When just one shade of roundness passed From her proud form, they said at last That she must travel. Well she knew Love and regret would travel too!

'Twas not one shore alone, whose surge Came wailing to her like a dirge; The surf, the waves of every sea, Everywhere, moaned of Graham Lee.

And when in a far distant land, Upon a sunny southern strand, Where warm waves, green as malachite, Come leaping, as from vats of light,

Where summer's sumptuous golden blaze Wraps earth in a voluptuous haze Of lambent splendor; where the skies Drop balm as erst in Paradise,

Where clusters of imperial trees Nod their green plumes o'er slumberous seas; Warm, amorous deeps! whose crystal calms Dream of the emerald-crested palms.

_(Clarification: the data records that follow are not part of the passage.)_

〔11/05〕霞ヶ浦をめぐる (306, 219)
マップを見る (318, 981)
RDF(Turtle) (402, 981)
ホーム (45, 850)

A shore of bloom! a sea so bright! Entranced they mingle in the light; Apart--yet wedded by the sun, As severed hearts through love made one.

Where air as an elixir fine Exhilarates like sparkling wine; Where mere existence brings a joy Life's trifling ills cannot destroy:

There, where the aromatic breeze-- Fledged in a nest of orange-trees, Kissing the slumb'rous waves--made sweet The sea-foam swept to Daisy's feet.

The gloom, the shadow, passed not by; Still white her cheek, as shells that lie Like drifted snow on golden strand, Where stood she writing in the sand.

And still the envious surges came To wash away that precious name Writ on her heart's warm shore for years, Merged by its tidal flow of tears.

She stood in a sequestered cove, While countless memories of love Heaped treasure, till her sea of grief Blushed--breaking on a coral-reef!

For precious memories often grow From out the darkest voids of woe; As fissures by the sea-worm drilled In Eastern shells, with pearls are filled.

The creeping tide swells, shot with flame, Stole up and kissed away that name Which Fate indeed, with mocking hand, For her had written in the sand.

Outward, upon her right did reach A long, white, narrow line of beach, Where careless groups now idly strayed, Watching the flush of sunset fade.

And when across that crimson glow Her gaze went out as long ago, O'er colder seas, unto a ship Which toward the setting sun did dip,

On the far point of that white sand Standing together, hand in hand, Like forms of sculptured bronze revealed Against the sunset's burnished shield,

Two figures smote her 'wildered sight, And left two blots upon the light; Darker than iron ship afar Or smoke that hid the evening star.

For there, between her and the sun, Stood Graham Lee, and with him one Whose beauty stirred to bitter strife The chilly current of her life.

As summer sends a mighty thrill Through clust'ring icy floes, until Their shudd'ring breaks the ghastly sleep Of Nova Zembla's pallid deep.

More dead he seemed to her that hour-- There, in the strength of manly power, Bending to see those dark eyes shine-- Than cold and still beneath the brine.